(Transcribed page contents)

——

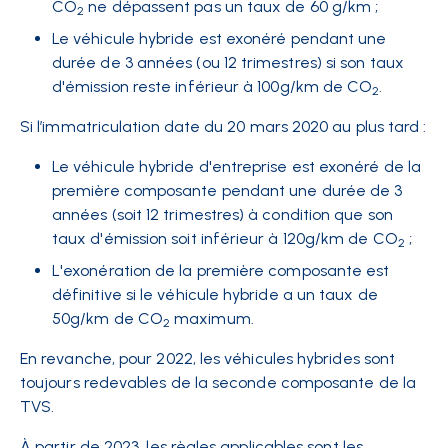
CO
ne dépassent pas un taux de 60 g/km ;
2
Le véhicule hybride est exonéré pendant une
durée de 3 années (ou 12 trimestres) si son taux
d'émission reste inférieur à 100g/km de CO
.
2
Si l’immatriculation date du 20 mars 2020 au plus tard :
Le véhicule hybride d'entreprise est exonéré de la
première composante pendant une durée de 3
années (soit 12 trimestres) à condition que son
taux d'émission soit inférieur à 120g/km de CO
;
2
L'exonération de la première composante est
définitive si le véhicule hybride a un taux de
50g/km de CO
maximum.
2
En revanche, pour 2022, les véhicules hybrides sont
toujours redevables de la seconde composante de la
TVS.
À partir de 2023, les règles applicables sont les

——

### What is being asked:
Reproduce each entry exactly as given; no pictures, please.

### Reply to the exercise:
CO
ne dépassent pas un taux de 60 g/km ;
2
Le véhicule hybride est exonéré pendant une
durée de 3 années (ou 12 trimestres) si son taux
d'émission reste inférieur à 100g/km de CO
.
2
Si l’immatriculation date du 20 mars 2020 au plus tard :
Le véhicule hybride d'entreprise est exonéré de la
première composante pendant une durée de 3
années (soit 12 trimestres) à condition que son
taux d'émission soit inférieur à 120g/km de CO
;
2
L'exonération de la première composante est
définitive si le véhicule hybride a un taux de
50g/km de CO
maximum.
2
En revanche, pour 2022, les véhicules hybrides sont
toujours redevables de la seconde composante de la
TVS.
À partir de 2023, les règles applicables sont les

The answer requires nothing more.